After all, Horace had the disadvantage of the times in which he lived; they were better for the man, but worse for the satirist. It is generally said that those enormous vices which were practised under the reign of Domitian were unknown in the time of Augustus Cæsar; that therefore Juvenal had a larger field than Horace. Little follies were out of doors when oppression was to be scourged instead of avarice; it was no longer time to turn into ridicule the false opinions of philosophers when the Roman liberty was to be asserted. There was more need of a Brutus in Domitian’s days to redeem or mend, than of a Horace, if he had then been living, to laugh at a fly-catcher. This reflection at the same time excuses Horace, but exalts Juvenal. I have ended, before I was aware, the comparison of Horace and Juvenal upon the topics of instruction and delight; and indeed I may safely here conclude that commonplace: for if we make Horace our minister of state in satire, and Juvenal of our private pleasures, I think the latter has no ill bargain of it. Let profit have the pre-eminence of honour in the end of poetry; pleasure, though but the second in degree, is the first in favour. And who would not choose to be loved better rather than to be more esteemed! But I am entered already upon another topic, which concerns the particular merits of these two satirists. However, I will pursue my business where I left it, and carry it farther than that common observation of the several ages in which these authors flourished.
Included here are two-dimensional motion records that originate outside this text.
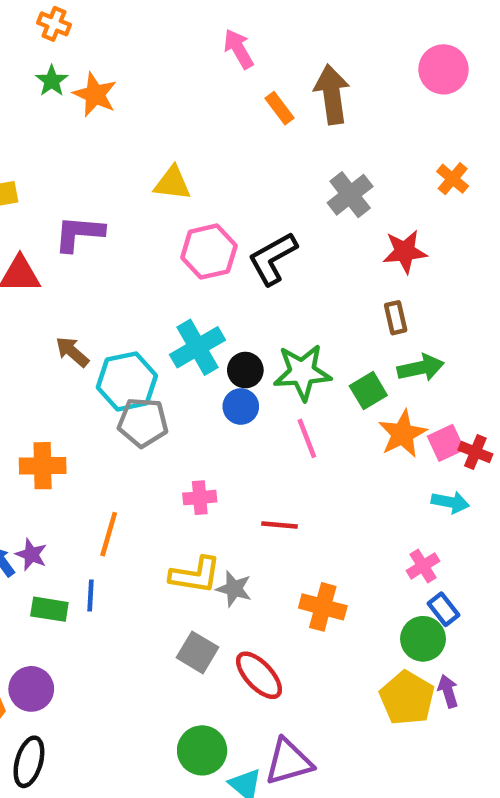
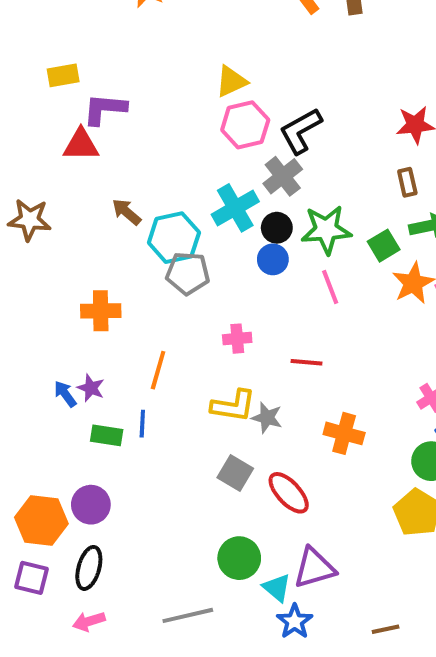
yellow triangle: (172, 183) -> (231, 81), moved, turned -32
gray cross: (350, 195) -> (283, 176), moved
purple L-shape: (79, 233) -> (105, 109), moved

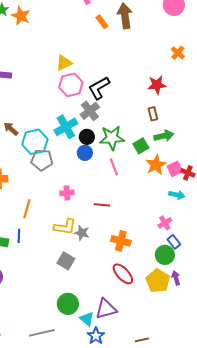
red ellipse: (289, 493) -> (123, 274), moved

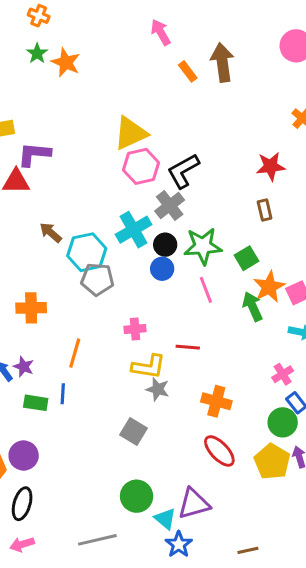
yellow triangle: (64, 63) -> (131, 133), size x1.4
green arrow: (164, 136) -> (253, 306), moved, turned -102
yellow L-shape: (65, 227) -> (149, 367), moved

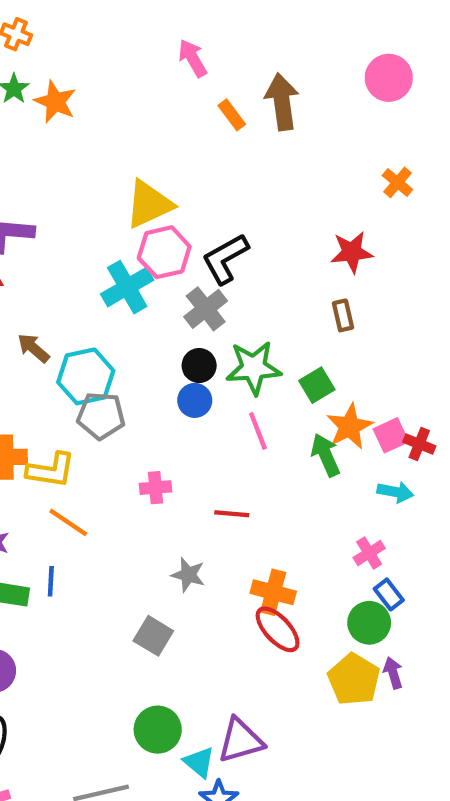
cyan cross: (134, 230) -> (127, 287), moved
orange line: (75, 353) -> (68, 522), turned -72
yellow L-shape: (149, 367) -> (51, 470), moved
red ellipse: (219, 451) -> (278, 629), moved

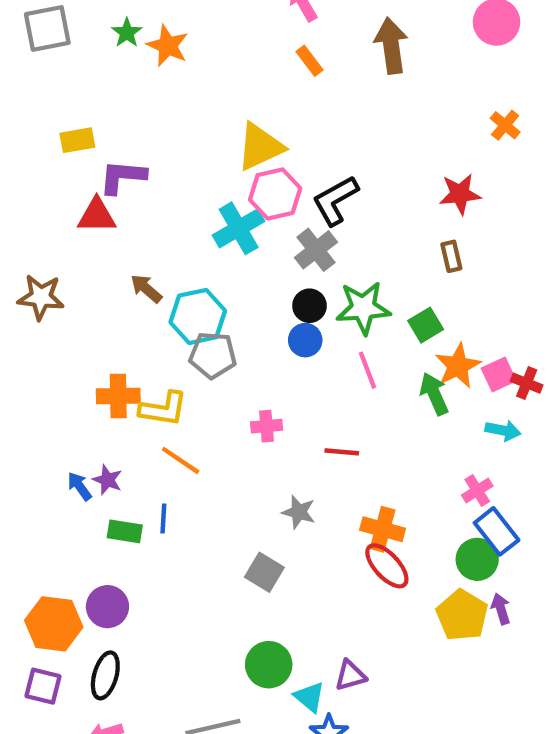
orange rectangle: (232, 115) -> (310, 61), moved
blue rectangle: (389, 594) -> (497, 531), size x1.5
purple triangle: (241, 740) -> (350, 675), size x0.7

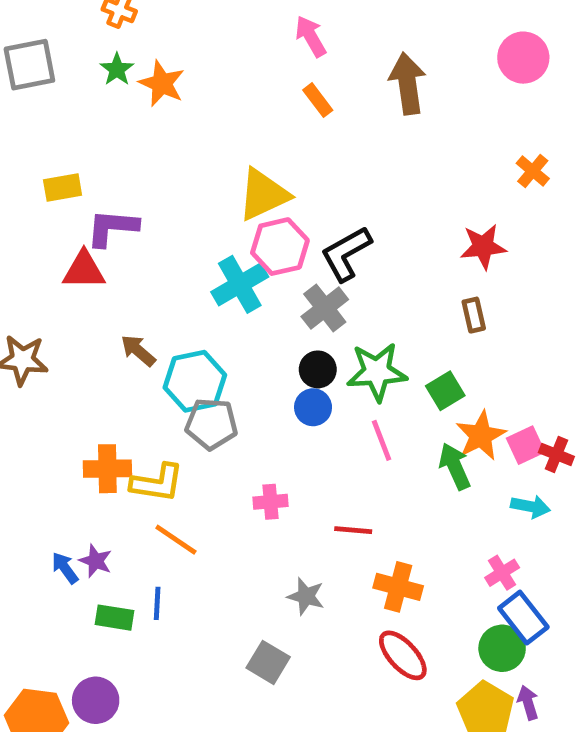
orange cross: (383, 529) -> (398, 587), moved

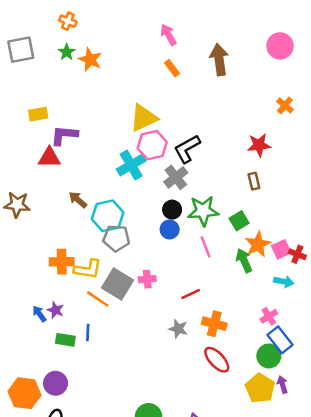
red line: (353, 530) -> (191, 294), turned -30
gray star: (306, 596) -> (178, 329), moved
gray square: (268, 662) -> (118, 284), moved, size x1.4

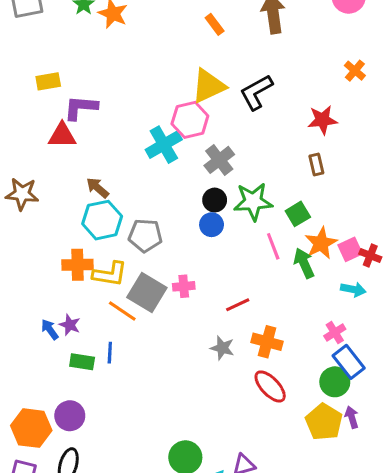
yellow triangle: (144, 118) -> (208, 86), moved
black L-shape: (187, 149) -> (256, 92), moved
cyan hexagon: (108, 216) -> (102, 220), moved
pink line: (206, 247) -> (273, 246), moved

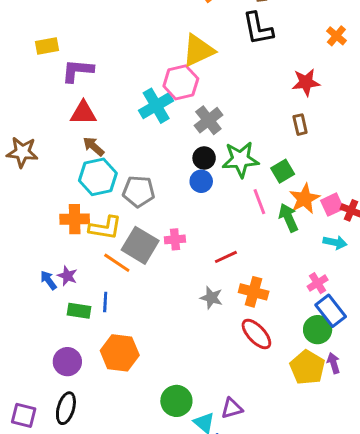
black L-shape: (256, 92) -> (258, 29), moved, turned -72
red triangle: (62, 135) -> (83, 113), moved
orange hexagon: (31, 428) -> (120, 353), moved

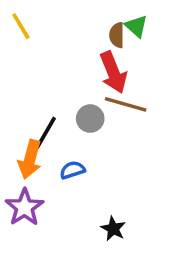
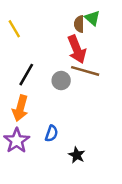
yellow line: (21, 26) -> (14, 29), moved
black line: (46, 133) -> (26, 75), moved
blue semicircle: (72, 170) -> (52, 133), moved, turned 126

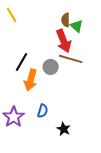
green triangle: (92, 18) -> (77, 26), moved
yellow line: (14, 29) -> (12, 15), moved
orange arrow: (20, 108) -> (31, 80), moved

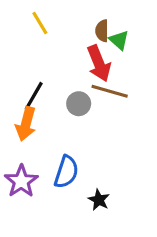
yellow line: (12, 15) -> (40, 23), moved
orange arrow: (31, 80) -> (26, 124), moved
blue semicircle: (43, 111) -> (66, 172), size x1.5

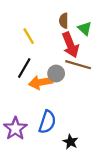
yellow line: (40, 23) -> (29, 36), moved
brown semicircle: (102, 31) -> (64, 21), moved
orange arrow: (26, 124) -> (41, 82), moved, turned 65

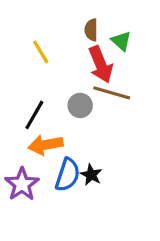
black line: (24, 68) -> (34, 115), moved
orange arrow: (41, 82) -> (46, 145), moved
black star: (70, 142) -> (91, 175), moved

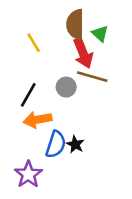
brown semicircle: (91, 30) -> (75, 24), size x1.6
purple star: (22, 184) -> (28, 174), moved

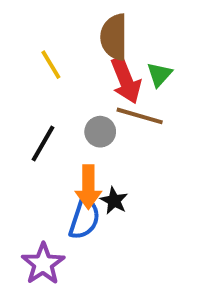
green triangle: (100, 34) -> (159, 74), moved, turned 30
orange arrow: (37, 120) -> (88, 187), moved, turned -80
black star: (75, 144) -> (114, 201), moved

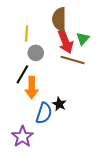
yellow line: (51, 65) -> (27, 33), turned 35
gray circle: (100, 132) -> (36, 53), moved
orange arrow: (88, 187) -> (32, 88), moved

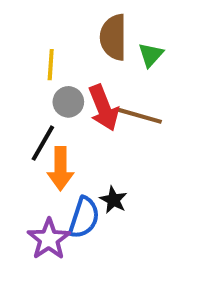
green triangle: (83, 39) -> (151, 55), moved
red arrow: (65, 42) -> (104, 108), moved
purple star: (22, 137) -> (49, 239), moved

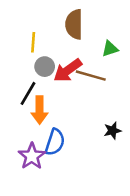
green triangle: (151, 55) -> (110, 49), moved, turned 30
red arrow: (104, 108) -> (68, 70), turned 76
black star: (113, 200) -> (113, 131), moved, turned 30

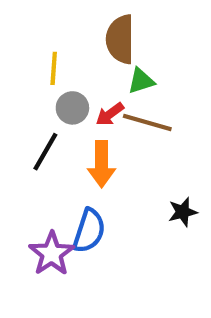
green triangle: (110, 49) -> (141, 81), moved
red arrow: (68, 70) -> (110, 114), size x0.6
orange arrow: (40, 110) -> (102, 164), moved

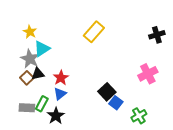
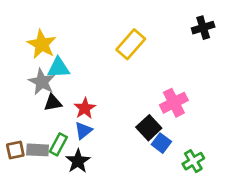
yellow star: (30, 32) -> (42, 44), size x1.5
black cross: (157, 35) -> (203, 28), moved
cyan triangle: (42, 49) -> (58, 68), turned 30
pink cross: (148, 74) -> (174, 103), moved
brown square: (27, 78) -> (15, 150), moved, turned 32

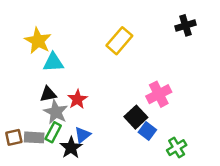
gray star: (42, 82) -> (56, 112), moved
blue triangle: (83, 131) -> (82, 135), moved

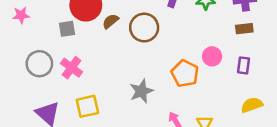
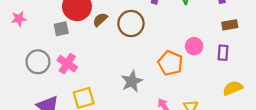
brown rectangle: (244, 29) -> (230, 25), moved

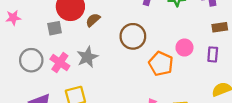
brown circle: (131, 24) -> (133, 36), moved
gray star: (132, 81) -> (87, 57), moved

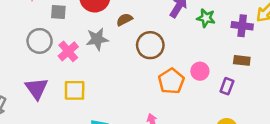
brown semicircle: (93, 20) -> (124, 20), moved
gray square: (55, 28) -> (58, 12), moved
gray star: (87, 57) -> (97, 39), moved

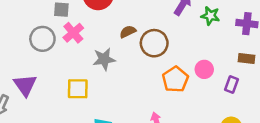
brown semicircle: (124, 20) -> (128, 32), moved
gray star: (97, 39) -> (104, 59), moved
pink cross: (68, 51) -> (73, 33), moved
purple triangle: (37, 88) -> (25, 85), moved

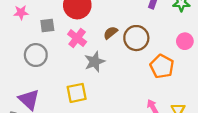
pink cross: (73, 33) -> (77, 38), moved
pink circle: (204, 69) -> (185, 41), moved

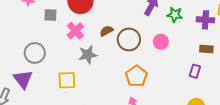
pink circle: (185, 41) -> (161, 42), moved
gray circle: (36, 55) -> (35, 53), moved
orange pentagon: (162, 66) -> (136, 76), moved

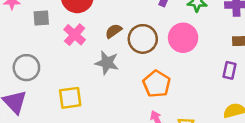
pink circle: (161, 42) -> (183, 38), size x1.5
gray star: (88, 55) -> (107, 63), moved, turned 30

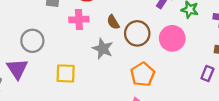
brown semicircle: (114, 31) -> (113, 22), turned -96
pink cross: (75, 35) -> (79, 19), turned 36

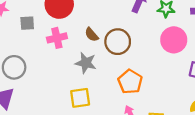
pink circle: (172, 38) -> (174, 40), moved
yellow square: (66, 73) -> (80, 98), moved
When Horace writ his satires, the monarchy of his Cæsar was in its newness, and the government but just made easy to the conquered people. They could not possibly have forgotten the usurpation of that prince upon their freedom, nor the violent methods which he had used in the compassing of that vast design; they yet remembered his proscriptions, and the slaughter of so many noble Romans their defenders—amongst the rest, that horrible action of his when he forced Livia from the arms of her husband (who was constrained to see her married, as Dion relates the story), and, big with child as she was, conveyed to the bed of his insulting rival. The same Dion Cassius gives us another instance of the crime before mentioned—that Cornelius Sisenna, being reproached in full senate with the licentious conduct of his wife, returned this answer: that he had married her by the counsel of Augustus (intimating, says my author, that Augustus had obliged him to that marriage, that he might under that covert have the more free access to her). His adulteries were still before their eyes, but they must be patient where they had not power. In other things that emperor was moderate enough; propriety was generally secured, and the people entertained with public shows and donatives, to make them more easily digest their lost liberty. But Augustus, who was conscious to himself of so many crimes which he had committed, thought in the first place to provide for his own reputation by making an edict against lampoons and satires, and the authors of those defamatory writings, which my author Tacitus, from the law-term, calls famosos libellos.